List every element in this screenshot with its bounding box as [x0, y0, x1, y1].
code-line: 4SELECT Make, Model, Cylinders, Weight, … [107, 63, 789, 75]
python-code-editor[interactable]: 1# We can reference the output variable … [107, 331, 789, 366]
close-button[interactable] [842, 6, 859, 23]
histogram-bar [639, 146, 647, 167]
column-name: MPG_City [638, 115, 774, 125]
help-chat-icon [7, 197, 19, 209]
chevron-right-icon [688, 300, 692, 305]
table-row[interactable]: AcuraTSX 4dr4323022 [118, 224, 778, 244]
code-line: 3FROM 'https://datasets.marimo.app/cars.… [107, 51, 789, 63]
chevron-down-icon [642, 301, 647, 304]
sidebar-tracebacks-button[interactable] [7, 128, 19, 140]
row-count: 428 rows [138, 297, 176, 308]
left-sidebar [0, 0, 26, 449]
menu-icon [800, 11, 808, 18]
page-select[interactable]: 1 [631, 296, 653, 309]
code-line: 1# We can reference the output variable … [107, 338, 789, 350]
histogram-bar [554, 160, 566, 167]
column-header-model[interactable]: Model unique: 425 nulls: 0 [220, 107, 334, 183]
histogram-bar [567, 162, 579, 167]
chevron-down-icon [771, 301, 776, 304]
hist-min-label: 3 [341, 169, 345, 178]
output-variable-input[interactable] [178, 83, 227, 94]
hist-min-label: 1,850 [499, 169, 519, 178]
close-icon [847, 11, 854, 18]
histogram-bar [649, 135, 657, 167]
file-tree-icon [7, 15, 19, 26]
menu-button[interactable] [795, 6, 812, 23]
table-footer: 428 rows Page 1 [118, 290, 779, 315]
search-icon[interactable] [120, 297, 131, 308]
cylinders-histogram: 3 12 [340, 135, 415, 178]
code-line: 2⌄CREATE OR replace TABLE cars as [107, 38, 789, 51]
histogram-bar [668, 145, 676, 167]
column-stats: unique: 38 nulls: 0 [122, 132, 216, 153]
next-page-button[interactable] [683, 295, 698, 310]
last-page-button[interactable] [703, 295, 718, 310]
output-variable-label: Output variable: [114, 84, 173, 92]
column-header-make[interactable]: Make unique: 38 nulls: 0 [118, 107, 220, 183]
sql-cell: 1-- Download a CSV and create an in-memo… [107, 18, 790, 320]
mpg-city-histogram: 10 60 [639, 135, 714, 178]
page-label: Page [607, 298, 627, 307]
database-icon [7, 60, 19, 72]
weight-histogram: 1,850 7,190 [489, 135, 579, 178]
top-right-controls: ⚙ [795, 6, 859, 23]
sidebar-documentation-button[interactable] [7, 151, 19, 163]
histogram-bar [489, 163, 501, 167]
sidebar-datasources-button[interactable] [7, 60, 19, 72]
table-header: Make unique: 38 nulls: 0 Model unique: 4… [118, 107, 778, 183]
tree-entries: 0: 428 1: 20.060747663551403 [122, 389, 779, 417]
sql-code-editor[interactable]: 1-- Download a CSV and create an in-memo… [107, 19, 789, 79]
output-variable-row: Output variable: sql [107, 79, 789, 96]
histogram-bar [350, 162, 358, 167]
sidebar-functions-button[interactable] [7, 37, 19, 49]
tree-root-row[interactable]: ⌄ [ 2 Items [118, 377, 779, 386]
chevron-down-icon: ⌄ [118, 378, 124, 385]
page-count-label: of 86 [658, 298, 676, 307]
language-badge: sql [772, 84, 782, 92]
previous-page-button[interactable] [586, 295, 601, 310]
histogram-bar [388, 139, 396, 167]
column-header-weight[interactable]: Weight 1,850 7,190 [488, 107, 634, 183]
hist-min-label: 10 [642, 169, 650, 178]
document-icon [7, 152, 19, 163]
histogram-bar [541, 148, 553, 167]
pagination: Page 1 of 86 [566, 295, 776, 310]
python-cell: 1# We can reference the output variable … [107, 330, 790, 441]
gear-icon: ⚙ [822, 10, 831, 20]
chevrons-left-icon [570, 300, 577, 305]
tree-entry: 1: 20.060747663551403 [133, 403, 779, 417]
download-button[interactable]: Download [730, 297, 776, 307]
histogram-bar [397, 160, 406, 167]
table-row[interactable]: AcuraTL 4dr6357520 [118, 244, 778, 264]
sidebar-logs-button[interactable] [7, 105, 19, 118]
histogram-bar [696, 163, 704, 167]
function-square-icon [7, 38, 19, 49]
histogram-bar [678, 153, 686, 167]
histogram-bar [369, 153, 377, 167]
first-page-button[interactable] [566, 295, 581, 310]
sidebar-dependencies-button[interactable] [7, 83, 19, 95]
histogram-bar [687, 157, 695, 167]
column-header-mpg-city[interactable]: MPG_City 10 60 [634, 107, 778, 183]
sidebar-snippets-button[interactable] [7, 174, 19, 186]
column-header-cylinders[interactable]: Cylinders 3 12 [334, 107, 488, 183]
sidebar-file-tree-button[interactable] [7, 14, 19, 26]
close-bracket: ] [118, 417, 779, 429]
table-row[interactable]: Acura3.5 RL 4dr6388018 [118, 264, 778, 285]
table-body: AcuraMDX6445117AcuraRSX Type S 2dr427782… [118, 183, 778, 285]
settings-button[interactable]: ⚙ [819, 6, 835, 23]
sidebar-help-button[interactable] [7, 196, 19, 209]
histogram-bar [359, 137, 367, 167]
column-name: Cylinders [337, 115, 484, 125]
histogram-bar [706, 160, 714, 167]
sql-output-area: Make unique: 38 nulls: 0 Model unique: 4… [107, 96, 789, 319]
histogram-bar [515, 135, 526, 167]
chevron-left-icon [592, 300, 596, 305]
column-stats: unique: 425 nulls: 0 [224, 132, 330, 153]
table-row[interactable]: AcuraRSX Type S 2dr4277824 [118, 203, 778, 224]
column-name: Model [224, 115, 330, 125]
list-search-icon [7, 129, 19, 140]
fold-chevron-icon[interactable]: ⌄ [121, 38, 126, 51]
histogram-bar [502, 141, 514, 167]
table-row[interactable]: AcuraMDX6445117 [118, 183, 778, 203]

▶ Directions
Tally up the lines in the records that contain the word "header" and give only the total.

▶ Worked solution
6